Artificial Intelligence Techniques for Modeling Indoor Building Temperature under Tropical Climate Using Outdoor Environmental Monitoring

Abstract

In the current work, the artificial intelligence techniques multilayer perceptron neural network (MLP), radial basis function neural network (RBF), and group method of data handling (GMDH) were used to estimate the indoor temperature (Tint) in buildings under tropical climate conditions. The data used for modeling correspond to experimental samples measured during one year, considering as a case study the installation of a university laboratory. The models were developed utilizing as independent variables the climatological measurements of solar radiation, wind speed, outdoor relative humidity, and environmental temperature, and the working hours and occupancy of the building. The training, statistical comparison, and modeling performance were conducted through a computational methodology to obtain the best estimation architectures for each technique.
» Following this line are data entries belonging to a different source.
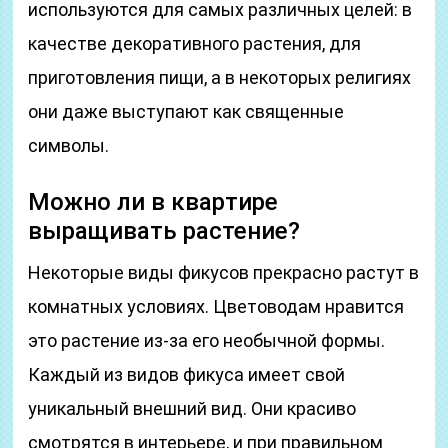
используются для самых различных целей: в
качестве декоративного растения, для
приготовления пищи, а в некоторых религиях
они даже выступают как священные
символы.
Можно ли в квартире
выращивать растение?
Некоторые виды фикусов прекрасно растут в
комнатных условиях. Цветоводам нравится
это растение из-за его необычной формы.
Каждый из видов фикуса имеет свой
уникальный внешний вид. Они красиво
смотрятся в интерьере, и при правильном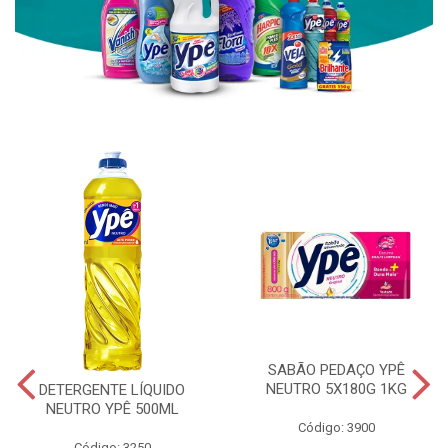
SABÃO PEDAÇO YPÊ
NEUTRO 5X180G 1KG
DETERGENTE LÍQUIDO
NEUTRO YPÊ 500ML
Código: 3900
Código: 3250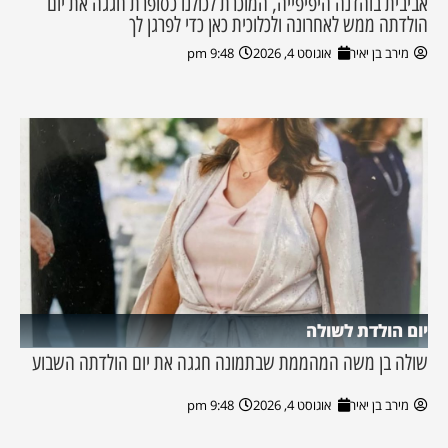
אביבית בוהדנה היפיפייה, המוכרת לכולנו כסופרת חגגה את יום
הולדתה ממש לאחרונה ולכלוכית כאן כדי לפרגן לך
מירב בן יאיר
אוגוסט 4, 2026
9:48 pm
יום הולדת לשולה
שולה בן משה המהממת שבתמונה חגגה את יום הולדתה השבוע
מירב בן יאיר
אוגוסט 4, 2026
9:48 pm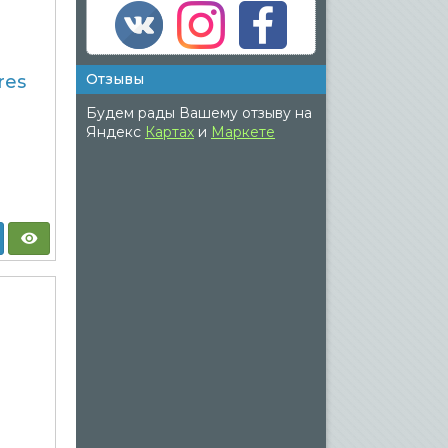
Отзывы
res
Будем рады Вашему отзыву на
Яндекс
Картах
и
Маркете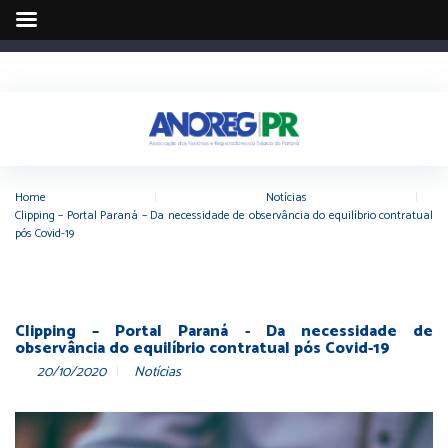
Home
|
Notícias
|
Clipping – Portal Paraná – Da necessidade de observância do equilíbrio contratual
pós Covid-19
Clipping – Portal Paraná - Da necessidade de
observância do equilíbrio contratual pós Covid-19
20/10/2020
Notícias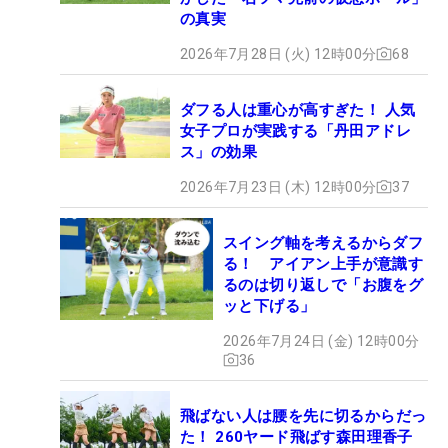
の真実
2026年7月28日 (火) 12時00分
68
ダフる人は重心が高すぎた！ 人気
女子プロが実践する「丹田アドレ
ス」の効果
2026年7月23日 (木) 12時00分
37
スイング軸を考えるからダフ
る！ アイアン上手が意識す
るのは切り返しで「お腹をグ
ッと下げる」
2026年7月24日 (金) 12時00分
36
飛ばない人は腰を先に切るからだっ
た！ 260ヤード飛ばす森田理香子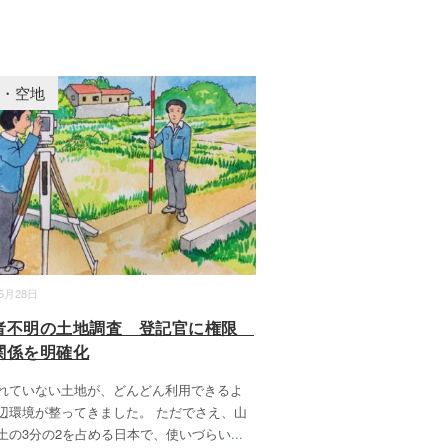
家・空地
05月28日
者不明の土地調査 登記官に権限
関係を明確化
れていない土地が、どんどん利用できるよ
辺環境が整ってきました。 ただでさえ、山
土の3分の2を占める日本で、使いづらい
...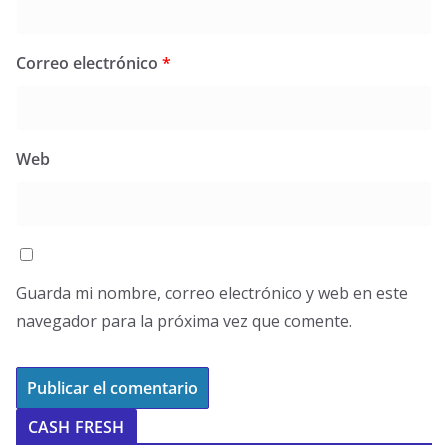
Correo electrónico
*
Web
Guarda mi nombre, correo electrónico y web en este
navegador para la próxima vez que comente.
CASH FRESH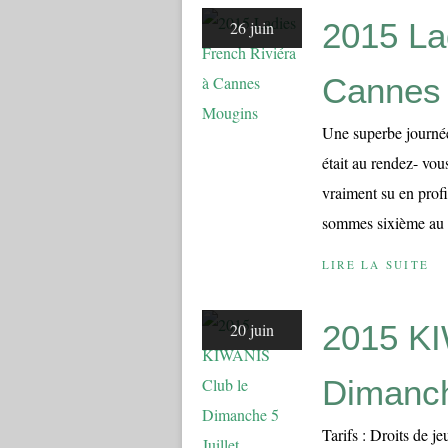
2015 La
26 juin
Cannes
Une superbe journée
était au rendez- vou
vraiment su en prof
sommes sixième au 
LIRE LA SUITE
2015 KI
20 juin
Dimanch
Tarifs : Droits de je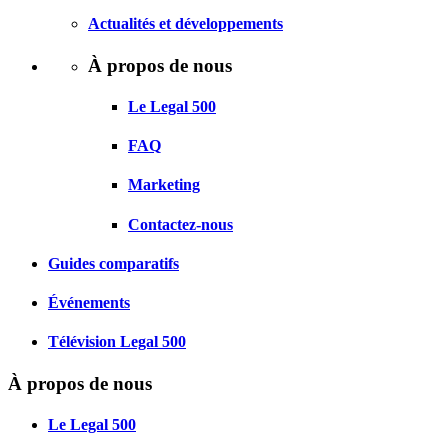
Actualités et développements
À propos de nous
Le Legal 500
FAQ
Marketing
Contactez-nous
Guides comparatifs
Événements
Télévision Legal 500
À propos de nous
Le Legal 500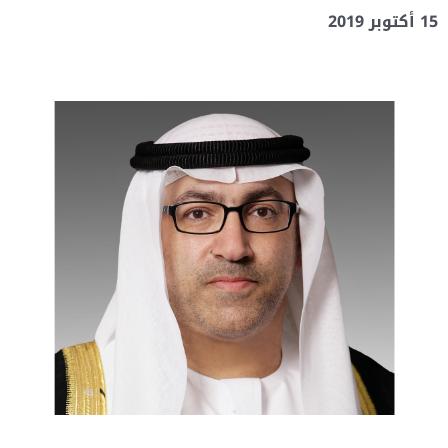
15 أكتوبر 2019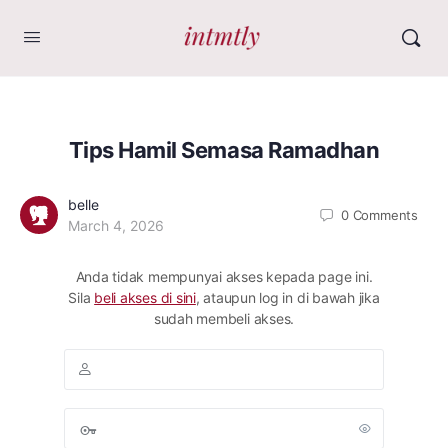
Tips Hamil Semasa Ramadhan
belle
0
Comments
March 4, 2026
Anda tidak mempunyai akses kepada page ini.
Sila
beli akses di sini
, ataupun log in di bawah jika
sudah membeli akses.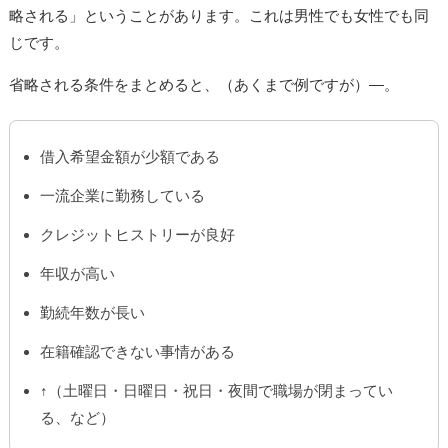
略される」ということがあります。これは男性でも女性でも同
じです。
省略される条件をまとめると、（あくまで例ですが）―。
借入希望金額が少額である
一流企業に勤務している
クレジットヒストリーが良好
年収が高い
勤続年数が長い
在籍確認できない事情がある
↑（土曜日・日曜日・祝日・夜間で職場が閉まってい
る、など）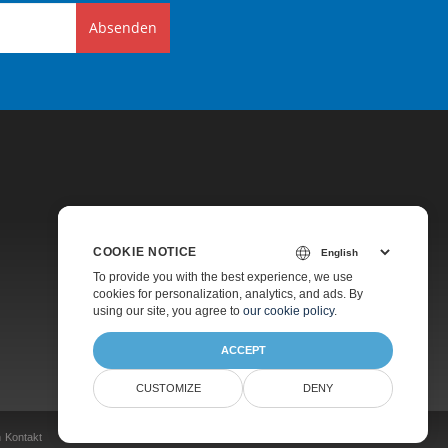
Absenden
COOKIE NOTICE
Preise
To provide you with the best experience, we use
cookies for personalization, analytics, and ads. By
Kostenpflichtiger Support
using our site, you agree to
our cookie policy
.
Über Uns
ACCEPT
CUSTOMIZE
DENY
n
Kontakt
The statistical parameter applied in the study were the root mean square error (RMSE) and the coefficient of correlation (R). Results reported the MLP as the technique with the best estimation accuracy (R=93.08% and RMSE=1.0166 for training, and R=92.90% and RMSE=1.1494 for testing), with an architecture composed by 6-30-1 (input variables, hidden neurons, and output value). Additionally, a sensitivity analysis identified the MLP and RBF as the techniques that best represent the physical behavior of the phenomenon studied. According to the sensitivity analysis, the most influential variables were the environmental temperature and outdoor relative humidity, followed by solar irradiation, working hours, wind speed, and the number of occupants. The proposed methodology represents an alternative method to simplify the analysis of thermal modeling in buildings exposed to tropical climates based on an experimental measurement approach. It can be applied for the development of smart sensors aimed at the efficient management of energy and thermal comfort in buildings.